I did indeed. When we were little, Phoebe had taken us to a pantomime every Christmas. We'd enjoyed the shows, but the real pleasure had been watching Phoebe's passionate involvement. She would cry, “Oh no he doesn't!” and “Behind you!” with her whole heart. She would boo and hiss the villain with real indignation.
But it seemed, to say the least, an odd career move for Fritz.
He raised his eyebrows at me, as a warning not to communicate any doubts to Phoebe. “I need your mother's phone number,” he said.
“Ruth's?”
“The panto's in her town. Phoebe said she might take me as a lodger.”
The idea of this was simply too bizarre to take in properly—Fritz in a pantomime! Lodging with Ruth! “I suppose she might.” My thoughts were racing. This could mean that Fritz and I would spend Christmas under the same roof. My whole body went hot, with mingled desire and embarrassment.
“He's playing Wishee-Washee,” Phoebe whispered.
“It's
Aladdin
, then,” I said. “Your favorite.”
She smiled approval. “Good girl. I've trained you well.”
“I'm not following,” Annabel complained. “Who's Wishee-Washee?”
“Wishee-Washee is Aladdin's less sexy brother,” Fritz said. “Rather like poor Ben here.”
“Fuck off,” Ben said serenely. He laid his head down on the bed, beside Phoebe's hand.
Slowly, Phoebe raised her shaking hand to stroke his hair. “Tell Cassie who's playing the Widow Twanky.”
Fritz grinned at me. “Len Batty.”
“What—as in ‘Ay-up Mother?'”
“The same.”
Despite the absurdity of Fritz appearing in a seaside panto, I was rather impressed. This was
the
Len Batty, the northern comic who had been a television fixture since the year dot. “Ay-up Mother” was his rallying call and catchphrase, and I should think even the Queen knew it. For the first time in his dismal acting career, Fritz would be playing alongside a legend. No wonder Phoebe was thrilled. I had a suspicion that he was partly doing it to please her, never mind the money. She would never see his Wishee-Washee, but this didn't seem to bother her. The whole world of the Christmas pantomime belonged to the happy dream of the past. Jimmy had loved pantos too. He had once (the boys and I nearly died of shame) performed the Chicken Dance onstage with Danny La Rue. You can just imagine the merriment that ensued when Mr. La Rue found out what Jimmy did for a living.
“I think it's fab,” Annabel said. “At long last Fritz is in something that isn't either very weird or very boring. I don't have to live in dread of seeing it.”
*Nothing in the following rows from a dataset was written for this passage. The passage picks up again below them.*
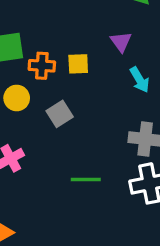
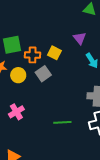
yellow square: (78, 64) -> (54, 53), turned 32
gray square: (60, 114) -> (43, 74), moved

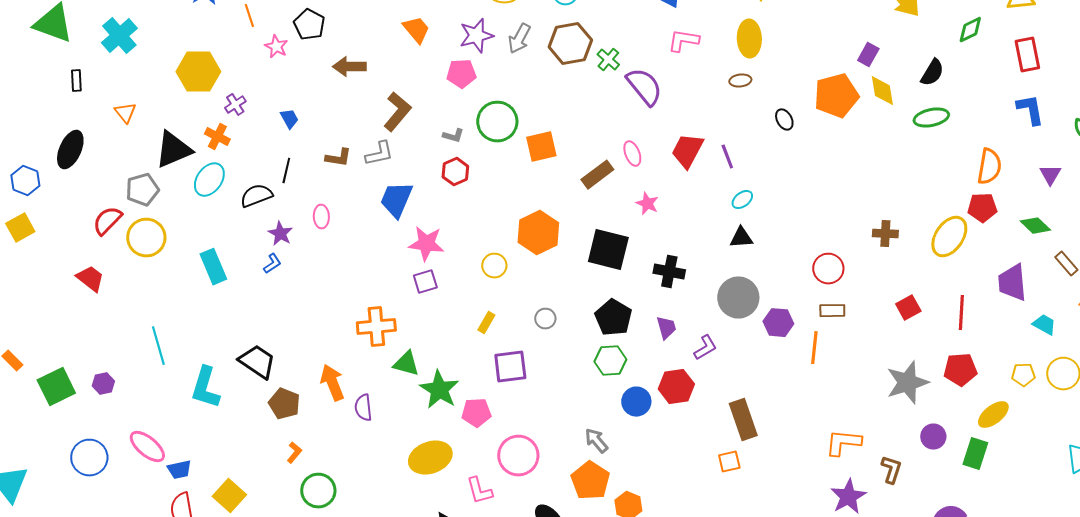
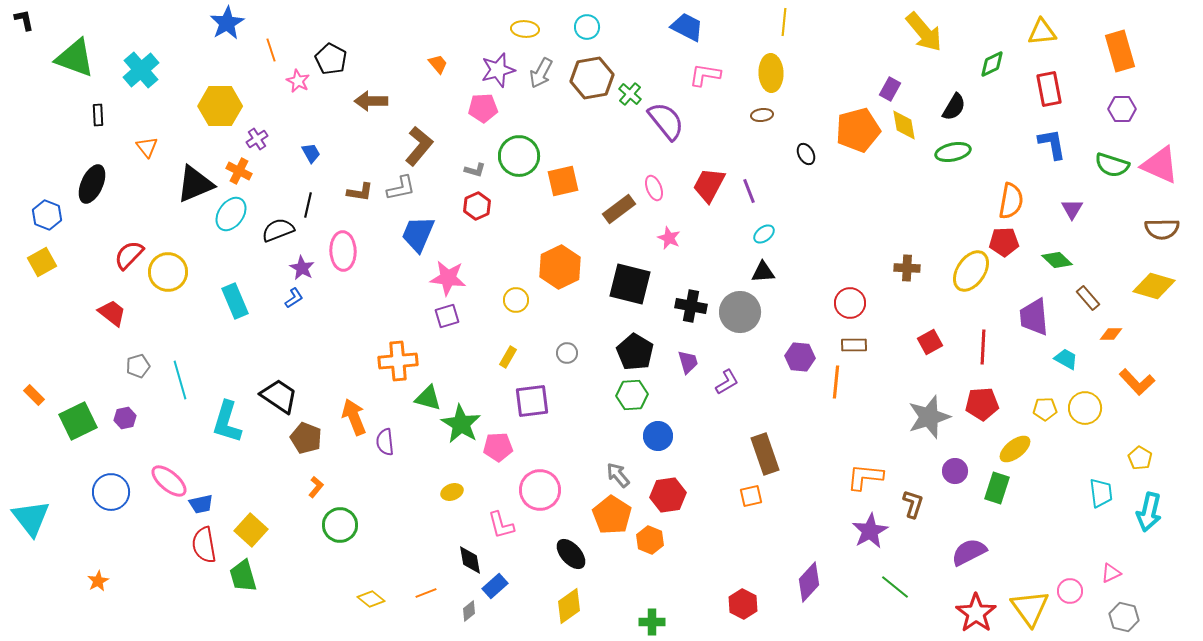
orange trapezoid: (416, 30) -> (438, 64), size x0.7
gray pentagon: (142, 190) -> (138, 366), moved, size x0.7
pink ellipse: (321, 217) -> (343, 251), size x1.6
gray circle: (738, 298) -> (740, 312), moved
red hexagon: (676, 387) -> (668, 495), moved
yellow ellipse: (430, 458) -> (452, 492), size x0.5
We all—including Phoebe—laughed at this.
“I think we should celebrate,” I said. “I happen to have a bottle of champagne in the fridge. Why don't I open it?”
We drank a lot of champagne at the hospice. This was not, however, because we were foolishly extravagant. We'd found that Phoebe still enjoyed tasting a few drops of the stuff. I was going bankrupt buying it, and I didn't care.
“I'll come with you,” Fritz said.
I had left my bottle of Oddbins Special Offer Premier Cru in the fridge of the communal kitchen at the end of Phoebe's corridor. In this kitchen we would often meet other watchers from other rooms, headed for
the same shipwreck. We passed each other around the kettle, exchanging pale smiles like dazed spirits newly arrived in the underworld.
Today, however, the kitchen was empty. Fritz began to search the cupboards for wine glasses.
“This job,” I said. “Is it for real?”